Work to be completed = For each entry below, write an exact copy and leave out the images.

-*-

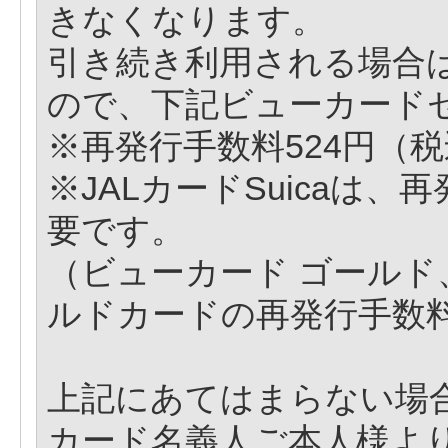
きなくなります。
引き続き利用される場合
ので、下記ビューカード
※再発行手数料524円（
※JALカードSuicaは、
要です。
（ビューカード ゴールド、JA
ルドカードの再発行手数
上記にあてはまらない場
カード名義人ご本人様よ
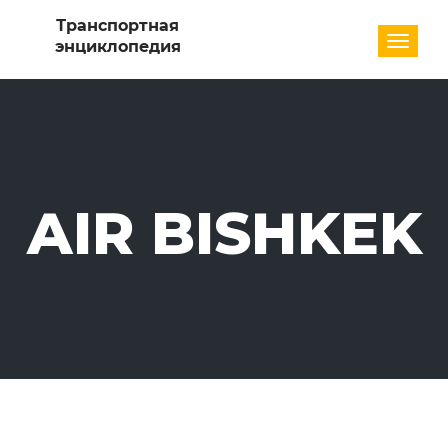
Разде
AIR BISHKEK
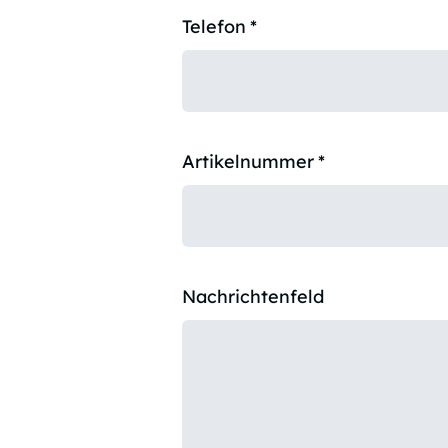
Telefon
*
Artikelnummer
*
Nachrichtenfeld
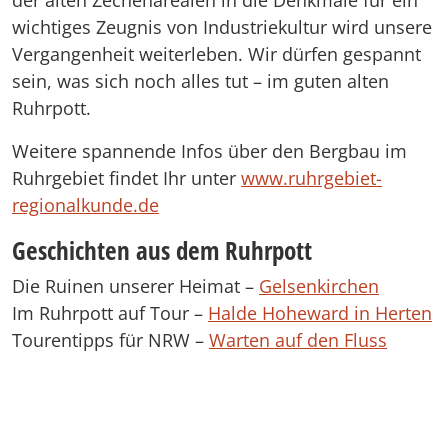
der alten Zechenarealen in die Denkmale für ein
wichtiges Zeugnis von Industriekultur wird unsere
Vergangenheit weiterleben. Wir dürfen gespannt
sein, was sich noch alles tut – im guten alten
Ruhrpott.
Weitere spannende Infos über den Bergbau im
Ruhrgebiet findet Ihr unter
www.ruhrgebiet-
regionalkunde.de
Geschichten aus dem Ruhrpott
Die Ruinen unserer Heimat –
Gelsenkirchen
Im Ruhrpott auf Tour –
Halde Hoheward in Herten
Tourentipps für NRW –
Warten auf den Fluss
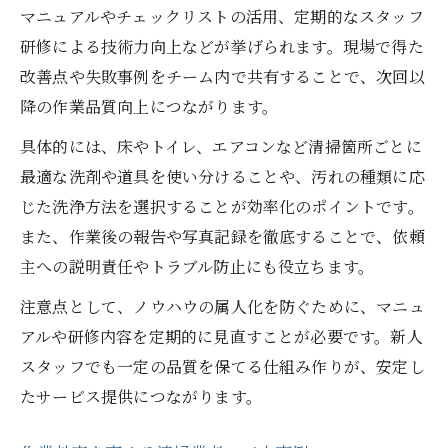
マニュアルやチェックリストの活用、定期的なスタッフ
研修による技術力向上などが挙げられます。現場で得た
改善点や失敗事例をチーム内で共有することで、次回以
降の作業品質向上につながります。
具体的には、床やトイレ、エアコンなど清掃箇所ごとに
最適な洗剤や道具を使い分けることや、汚れの種類に応
じた洗浄方法を選択することが効率化のポイントです。
また、作業後の報告や写真記録を徹底することで、依頼
主への説明責任やトラブル防止にも役立ちます。
注意点として、ノウハウの属人化を防ぐために、マニュ
アルや研修内容を定期的に見直すことが必要です。新人
スタッフでも一定の品質を保てる仕組み作りが、安定し
たサービス提供につながります。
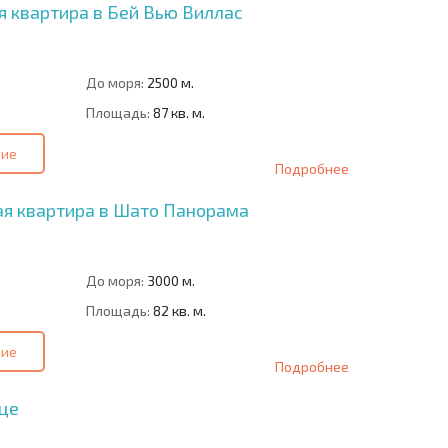
я квартира в Бей Вью Виллас
До моря:
2500 м.
Площадь:
87 кв. м.
ние
Подробнее
я квартира в Шато Панорама
До моря:
3000 м.
Площадь:
82 кв. м.
ние
Подробнее
це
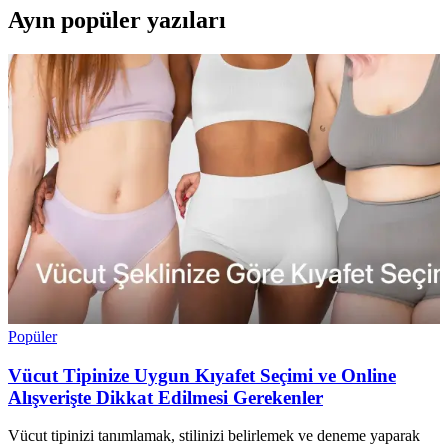
Ayın popüler yazıları
Popüler
Vücut Tipinize Uygun Kıyafet Seçimi ve Online
Alışverişte Dikkat Edilmesi Gerekenler
Vücut tipinizi tanımlamak, stilinizi belirlemek ve deneme yaparak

-*-

Task response =
きなくなります。
引き続き利用される場合
ので、下記ビューカード
※再発行手数料524円（
※JALカードSuicaは、
要です。
（ビューカード ゴールド、JA
ルドカードの再発行手数
上記にあてはまらない場
カード名義人ご本人様よ
Разде
AIR BISHKEK
Telefon
*
Artikelnummer
*
Nachrichtenfeld
der alten Zechenarealen in die Denkmale für ein
wichtiges Zeugnis von Industriekultur wird unsere
Vergangenheit weiterleben. Wir dürfen gespannt
sein, was sich noch alles tut – im guten alten
Ruhrpott.
Weitere spannende Infos über den Bergbau im
Ruhrgebiet findet Ihr unter
www.ruhrgebiet-
regionalkunde.de
Geschichten aus dem Ruhrpott
Die Ruinen unserer Heimat –
Gelsenkirchen
Im Ruhrpott auf Tour –
Halde Hoheward in Herten
Tourentipps für NRW –
Warten auf den Fluss
マニュアルやチェックリストの活用、定期的なスタッフ
研修による技術力向上などが挙げられます。現場で得た
改善点や失敗事例をチーム内で共有することで、次回以
降の作業品質向上につながります。
具体的には、床やトイレ、エアコンなど清掃箇所ごとに
最適な洗剤や道具を使い分けることや、汚れの種類に応
じた洗浄方法を選択することが効率化のポイントです。
また、作業後の報告や写真記録を徹底することで、依頼
主への説明責任やトラブル防止にも役立ちます。
注意点として、ノウハウの属人化を防ぐために、マニュ
アルや研修内容を定期的に見直すことが必要です。新人
スタッフでも一定の品質を保てる仕組み作りが、安定し
たサービス提供につながります。
я квартира в Бей Вью Виллас
До моря:
2500 м.
Площадь:
87 кв. м.
ние
Подробнее
я квартира в Шато Панорама
До моря:
3000 м.
Площадь:
82 кв. м.
ние
Подробнее
це
Ayın popüler yazıları
Popüler
Vücut Tipinize Uygun Kıyafet Seçimi ve Online
Alışverişte Dikkat Edilmesi Gerekenler
Vücut tipinizi tanımlamak, stilinizi belirlemek ve deneme yaparak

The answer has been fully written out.